(Task input)
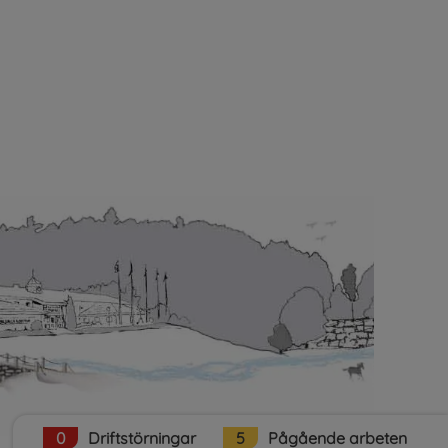
plats.
0
Driftstörningar
5
Pågående arbeten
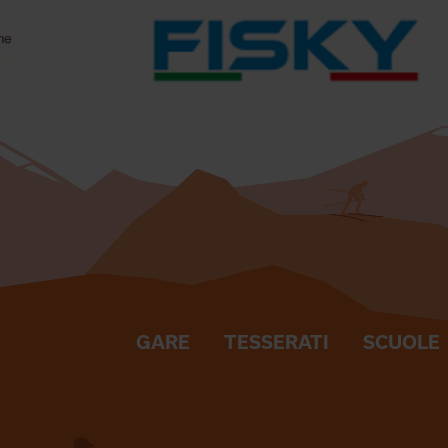
GARE
TESSERATI
SCUOLE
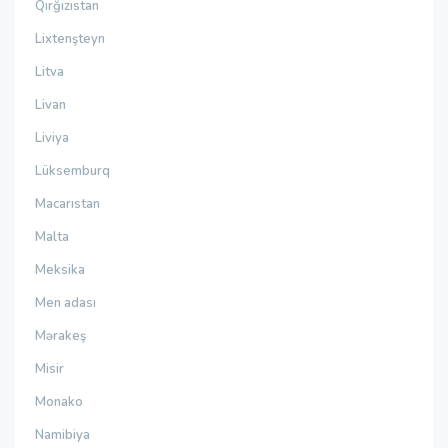
Qırğızıstan
Lixtenşteyn
Litva
Livan
Liviya
Lüksemburq
Macarıstan
Malta
Meksika
Men adası
Mərakeş
Misir
Monako
Namibiya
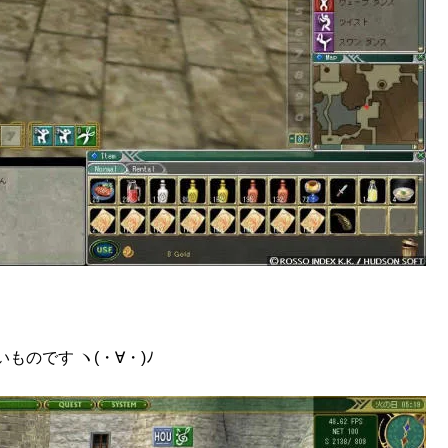
のです ヽ(・∀・)ﾉ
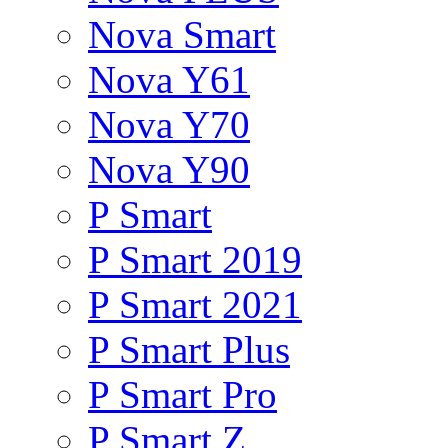
Nova Smart
Nova Y61
Nova Y70
Nova Y90
P Smart
P Smart 2019
P Smart 2021
P Smart Plus
P Smart Pro
P Smart Z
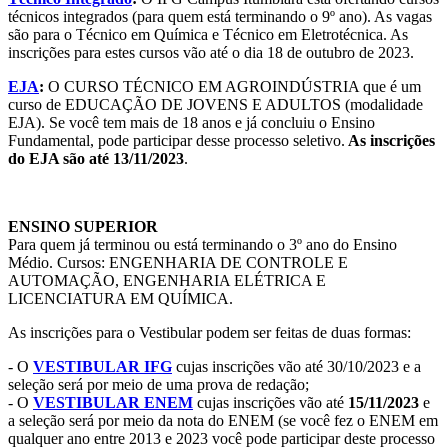
técnicos integrados (para quem está terminando o 9º ano). As vagas
são para o Técnico em Química e Técnico em Eletrotécnica. As
inscrições para estes cursos vão até o dia 18 de outubro de 2023.
EJA
:
O CURSO TÉCNICO EM AGROINDÚSTRIA que é um
curso de EDUCAÇÃO DE JOVENS E ADULTOS (modalidade
EJA). Se você tem mais de 18 anos e já concluiu o Ensino
Fundamental, pode participar desse processo seletivo.
As inscrições
do EJA são até 13/11/2023
.
ENSINO SUPERIOR
Para quem já terminou ou está terminando o 3º ano do Ensino
Médio. Cursos: ENGENHARIA DE CONTROLE E
AUTOMAÇÃO, ENGENHARIA ELÉTRICA E
LICENCIATURA EM QUÍMICA.
As inscrições para o Vestibular podem ser feitas de duas formas:
- O
VESTIBULAR IFG
cujas inscrições vão até 30/10/2023 e a
seleção será por meio de uma prova de redação;
- O
VESTIBULAR ENEM
cujas inscrições vão até
15/11/2023
e
a seleção será por meio da nota do ENEM (se você fez o ENEM em
qualquer ano entre 2013 e 2023 você pode participar deste processo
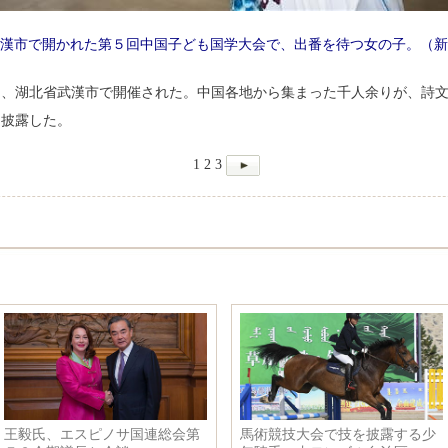
漢市で開かれた第５回中国子ども国学大会で、出番を待つ女の子。（新
日、湖北省武漢市で開催された。中国各地から集まった千人余りが、詩
を披露した。
1
2
3
王毅氏、エスピノサ国連総会第
馬術競技大会で技を披露する少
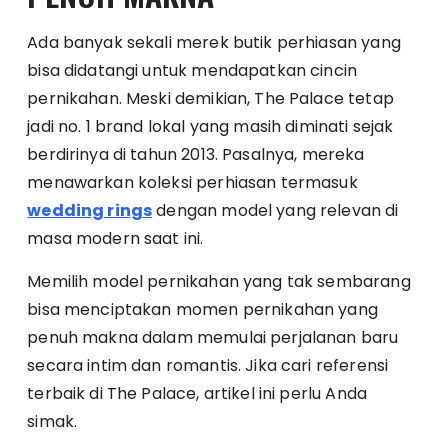
Ada banyak sekali merek butik perhiasan yang
bisa didatangi untuk mendapatkan cincin
pernikahan. Meski demikian, The Palace tetap
jadi no. 1 brand lokal yang masih diminati sejak
berdirinya di tahun 2013. Pasalnya, mereka
menawarkan koleksi perhiasan termasuk
wedding rings
dengan model yang relevan di
masa modern saat ini.
Memilih model pernikahan yang tak sembarang
bisa menciptakan momen pernikahan yang
penuh makna dalam memulai perjalanan baru
secara intim dan romantis. Jika cari referensi
terbaik di The Palace, artikel ini perlu Anda
simak.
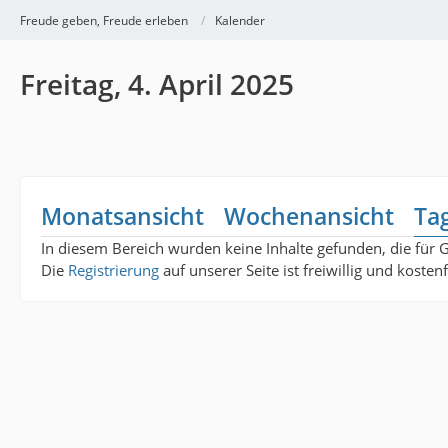
Freude geben, Freude erleben
Kalender
Freitag, 4. April 2025
Monatsansicht
Wochenansicht
Ta
In diesem Bereich wurden keine Inhalte gefunden, die für 
Die
Registrierung
auf unserer Seite ist freiwillig und koste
(End Task input)
Give back the whole listing exactly, without pictures.

plats.
0
Driftstörningar
5
Pågående arbeten
GARE
TESSERATI
SCUOLE
Qırğızıstan
Lixtenşteyn
Litva
Livan
Liviya
Lüksemburq
Macarıstan
Malta
Meksika
Men adası
Mərakeş
Misir
Monako
Namibiya
のです ヽ(・∀・)ﾉ
Nova Smart
Nova Y61
Nova Y70
Nova Y90
P Smart
P Smart 2019
P Smart 2021
P Smart Plus
P Smart Pro
P Smart Z
técnicos integrados (para quem está terminando o 9º ano). As vagas
são para o Técnico em Química e Técnico em Eletrotécnica. As
inscrições para estes cursos vão até o dia 18 de outubro de 2023.
EJA
:
O CURSO TÉCNICO EM AGROINDÚSTRIA que é um
curso de EDUCAÇÃO DE JOVENS E ADULTOS (modalidade
EJA). Se você tem mais de 18 anos e já concluiu o Ensino
Fundamental, pode participar desse processo seletivo.
As inscrições
do EJA são até 13/11/2023
.
ENSINO SUPERIOR
Para quem já terminou ou está terminando o 3º ano do Ensino
Médio. Cursos: ENGENHARIA DE CONTROLE E
AUTOMAÇÃO, ENGENHARIA ELÉTRICA E
LICENCIATURA EM QUÍMICA.
As inscrições para o Vestibular podem ser feitas de duas formas:
- O
VESTIBULAR IFG
cujas inscrições vão até 30/10/2023 e a
seleção será por meio de uma prova de redação;
- O
VESTIBULAR ENEM
cujas inscrições vão até
15/11/2023
e
a seleção será por meio da nota do ENEM (se você fez o ENEM em
qualquer ano entre 2013 e 2023 você pode participar deste processo
漢市で開かれた第５回中国子ども国学大会で、出番を待つ女の子。（新
日、湖北省武漢市で開催された。中国各地から集まった千人余りが、詩
を披露した。
1
2
3
王毅氏、エスピノサ国連総会第
馬術競技大会で技を披露する少
Ada banyak sekali merek butik perhiasan yang
bisa didatangi untuk mendapatkan cincin
pernikahan. Meski demikian, The Palace tetap
jadi no. 1 brand lokal yang masih diminati sejak
berdirinya di tahun 2013. Pasalnya, mereka
menawarkan koleksi perhiasan termasuk
wedding rings
dengan model yang relevan di
masa modern saat ini.
Memilih model pernikahan yang tak sembarang
bisa menciptakan momen pernikahan yang
penuh makna dalam memulai perjalanan baru
secara intim dan romantis. Jika cari referensi
terbaik di The Palace, artikel ini perlu Anda
simak.
Freude geben, Freude erleben
Kalender
Freitag, 4. April 2025
Monatsansicht
Wochenansicht
Ta
In diesem Bereich wurden keine Inhalte gefunden, die für 
Die
Registrierung
auf unserer Seite ist freiwillig und koste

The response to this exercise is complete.